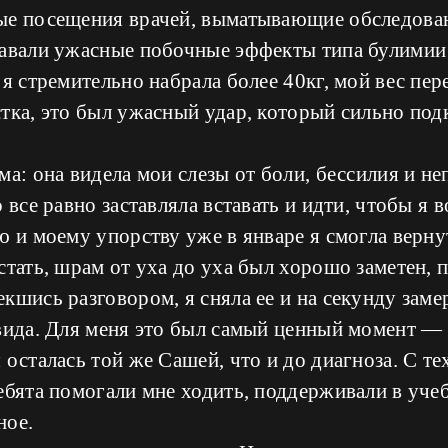
ые посещения врачей, выматывающие обследован
давали ужасные побочные эффекты типа булимии
я стремительно набрала более 40кг, мой вес пер
тка, это был ужасный удар, который сильно под
ма: она видела мои слезы от боли, бессилия и н
 все равно заставляла вставать и идти, чтобы я 
ю и моему упорству уже в январе я смогла верн
стать, шрам от уха до уха был хорошо заметен, 
кшись разговором, я сняла ее и на секунду замер
вида. Для меня это был самый ценный момент —
 осталась той же Сашей, что и до диагноза. С те
ебята помогали мне ходить, поддерживали в уче
ное.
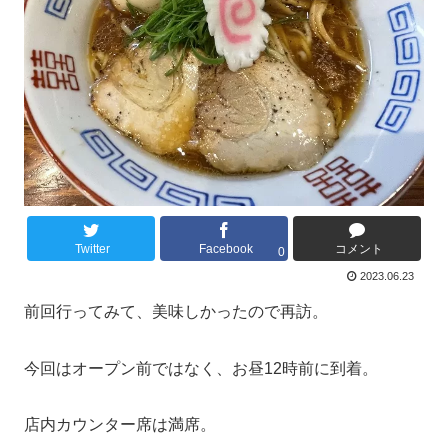
Twitter
Facebook
コメント
0
2023.06.23
前回行ってみて、美味しかったので再訪。
今回はオープン前ではなく、お昼12時前に到着。
店内カウンター席は満席。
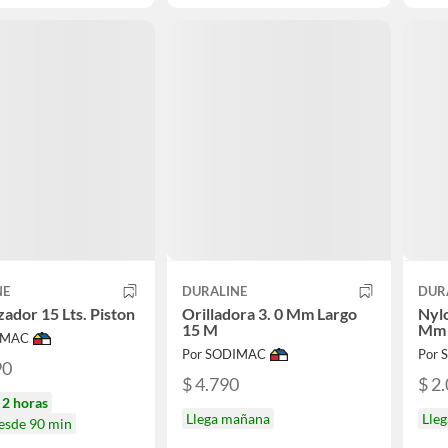
NE
DURALINE
DUR
zador 15 Lts. Piston
Orilladora 3. 0 Mm Largo
Nylo
15 M
Mm 
IMAC
Por SODIMAC
Por
90
$ 4.790
$ 2
n
2 horas
Llega mañana
Lle
desde 90 min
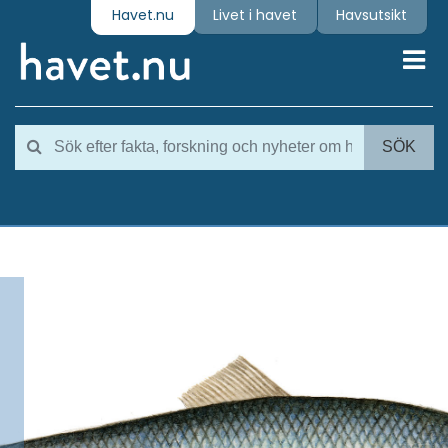
Havet.nu
Livet i havet
Havsutsikt
Toggl
SÖK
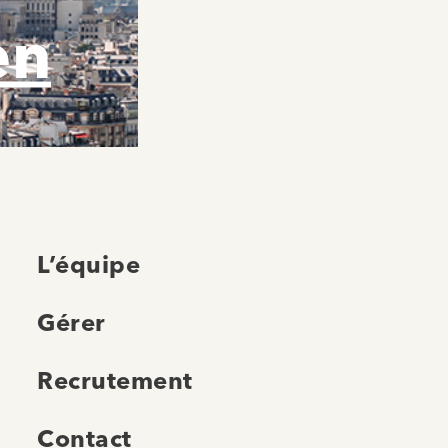
en
L’équipe
Gérer
Recrutement
Contact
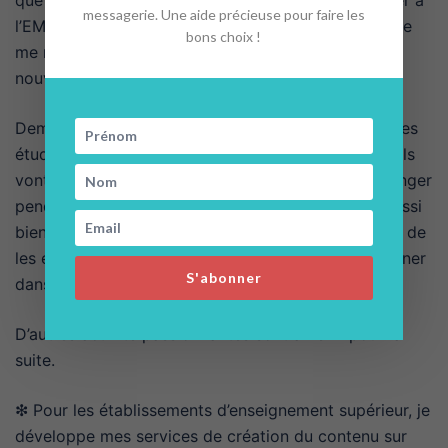
messagerie. Une aide précieuse pour faire les
l’EMLV – Ecole de Management Léonard de Vinci. Je
bons choix !
me réjouis de les retrouver et de rencontrer les
nouveaux.
Demain, j’animerai une journée de séminaire avec des
étudiants de 4ème année de l’EMLV #BacktoParis. Ils
vont revisiter et partager leurs expériences à l’étranger
pendant 1 an, en valorisant leurs apprentissages aussi
bien sur eux-mêmes que sur l’interculturel. J’ai hâte de
les entendre comme l’an passé et de les accompagner
S'abonner
dans ces découvertes !
D’autres activité passionnantes sont à venir pour la
suite.
❇ Pour les établissements d’enseignement supérieur, je
développe mes services de création du contenu sur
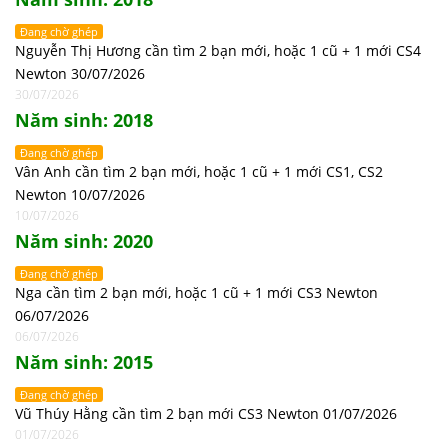
Đang chờ ghép
Nguyễn Thị Hương cần tìm 2 bạn mới, hoặc 1 cũ + 1 mới CS4
Newton 30/07/2026
30/07/2026
Năm sinh: 2018
Đang chờ ghép
Vân Anh cần tìm 2 bạn mới, hoặc 1 cũ + 1 mới CS1, CS2
Newton 10/07/2026
10/07/2026
Năm sinh: 2020
Đang chờ ghép
Nga cần tìm 2 bạn mới, hoặc 1 cũ + 1 mới CS3 Newton
06/07/2026
06/07/2026
Năm sinh: 2015
Đang chờ ghép
Vũ Thúy Hằng cần tìm 2 bạn mới CS3 Newton 01/07/2026
01/07/2026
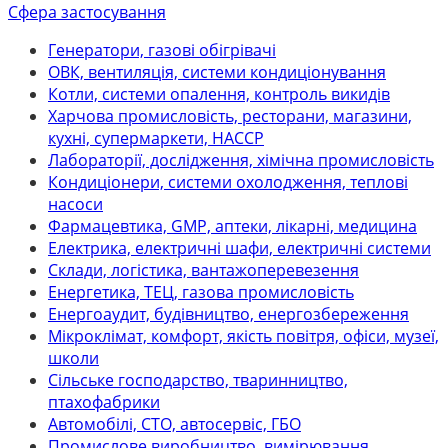
Сфера застосування
Генератори, газові обігрівачі
ОВК, вентиляція, системи кондиціонування
Котли, системи опалення, контроль викидів
Харчова промисловість, ресторани, магазини,
кухні, супермаркети, НАССР
Лабораторії, дослідження, хімічна промисловість
Кондиціонери, системи охолодження, теплові
насоси
Фармацевтика, GMP, аптеки, лікарні, медицина
Електрика, електричні шафи, електричні системи
Склади, логістика, вантажоперевезення
Енергетика, ТЕЦ, газова промисловість
Енергоаудит, будівництво, енергозбереження
Мікроклімат, комфорт, якість повітря, офіси, музеї,
школи
Сільське господарство, тваринництво,
птахофабрики
Автомобілі, СТО, автосервіс, ГБО
Промислове виробництво, вимірювання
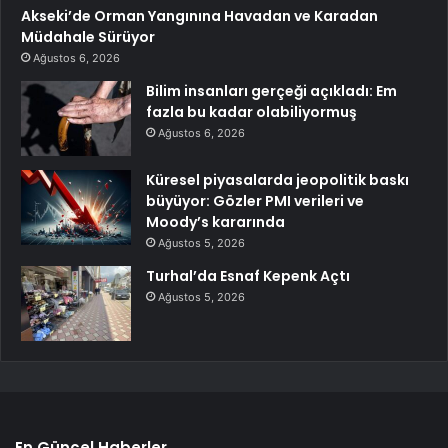
Akseki’de Orman Yangınına Havadan ve Karadan
Müdahale Sürüyor
Ağustos 6, 2026
Bilim insanları gerçeği açıkladı: Em
fazla bu kadar olabiliyormuş
Ağustos 6, 2026
Küresel piyasalarda jeopolitik baskı
büyüyor: Gözler PMI verileri ve
Moody’s kararında
Ağustos 5, 2026
Turhal’da Esnaf Kepenk Açtı
Ağustos 5, 2026
En Güncel Haberler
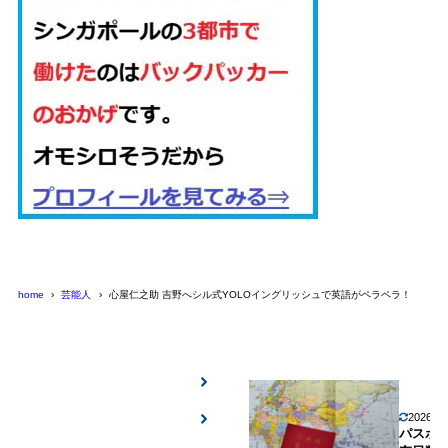
home
芸能人
心屋仁之助 吉野へシル式YOLOイングリッシュで英語がペラペラ！
2026年
パスポ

▶ [The problem]
The material above should be repeated word for word, with every picture omitted.

▶ [Task response]
ые посещения врачей, выматывающие обследован
давали ужасные побочные эффекты типа булимии
я стремительно набрала более 40кг, мой вес пер
тка, это был ужасный удар, который сильно под
ма: она видела мои слезы от боли, бессилия и н
 все равно заставляла вставать и идти, чтобы я 
ю и моему упорству уже в январе я смогла верн
стать, шрам от уха до уха был хорошо заметен, 
кшись разговором, я сняла ее и на секунду замер
вида. Для меня это был самый ценный момент —
 осталась той же Сашей, что и до диагноза. С те
ебята помогали мне ходить, поддерживали в уче
ное.
Twitter
Facebook
コメント
0
2023.06.23
前回行ってみて、美味しかったので再訪。
今回はオープン前ではなく、お昼12時前に到着。
店内カウンター席は満席。
NE
DURALINE
DUR
zador 15 Lts. Piston
Orilladora 3. 0 Mm Largo
Nylo
15 M
Mm 
IMAC
Por SODIMAC
Por
90
$ 4.790
$ 2
n
2 horas
Llega mañana
Lle
desde 90 min
Havet.nu
Livet i havet
Havsutsikt
Toggl
SÖK
en
L’équipe
Gérer
Recrutement
Contact
messagerie. Une aide précieuse pour faire les
l’EMLV – Ecole de Management Léonard de Vinci. Je
bons choix !
me réjouis de les retrouver et de rencontrer les
nouveaux.
Demain, j’animerai une journée de séminaire avec des
étudiants de 4ème année de l’EMLV #BacktoParis. Ils
vont revisiter et partager leurs expériences à l’étranger
pendant 1 an, en valorisant leurs apprentissages aussi
bien sur eux-mêmes que sur l’interculturel. J’ai hâte de
les entendre comme l’an passé et de les accompagner
S'abonner
dans ces découvertes !
D’autres activité passionnantes sont à venir pour la
suite.
❇ Pour les établissements d’enseignement supérieur, je
développe mes services de création du contenu sur
Đang chờ ghép
Nguyễn Thị Hương cần tìm 2 bạn mới, hoặc 1 cũ + 1 mới CS4
Newton 30/07/2026
30/07/2026
Năm sinh: 2018
Đang chờ ghép
Vân Anh cần tìm 2 bạn mới, hoặc 1 cũ + 1 mới CS1, CS2
Newton 10/07/2026
10/07/2026
Năm sinh: 2020
Đang chờ ghép
Nga cần tìm 2 bạn mới, hoặc 1 cũ + 1 mới CS3 Newton
06/07/2026
06/07/2026
Năm sinh: 2015
Đang chờ ghép
Vũ Thúy Hằng cần tìm 2 bạn mới CS3 Newton 01/07/2026
01/07/2026
Сфера застосування
Генератори, газові обігрівачі
ОВК, вентиляція, системи кондиціонування
Котли, системи опалення, контроль викидів
Харчова промисловість, ресторани, магазини,
кухні, супермаркети, НАССР
Лабораторії, дослідження, хімічна промисловість
Кондиціонери, системи охолодження, теплові
насоси
Фармацевтика, GMP, аптеки, лікарні, медицина
Електрика, електричні шафи, електричні системи
Склади, логістика, вантажоперевезення
Енергетика, ТЕЦ, газова промисловість
Енергоаудит, будівництво, енергозбереження
Мікроклімат, комфорт, якість повітря, офіси, музеї,
школи
Сільське господарство, тваринництво,
птахофабрики
Автомобілі, СТО, автосервіс, ГБО
Промислове виробництво, вимірювання
Akseki’de Orman Yangınına Havadan ve Karadan
Müdahale Sürüyor
Ağustos 6, 2026
Bilim insanları gerçeği açıkladı: Em
fazla bu kadar olabiliyormuş
Ağustos 6, 2026
Küresel piyasalarda jeopolitik baskı
büyüyor: Gözler PMI verileri ve
Moody’s kararında
Ağustos 5, 2026
Turhal’da Esnaf Kepenk Açtı
Ağustos 5, 2026
En Güncel Haberler
home
芸能人
心屋仁之助 吉野へシル式YOLOイングリッシュで英語がペラペラ！
2026年
パスポ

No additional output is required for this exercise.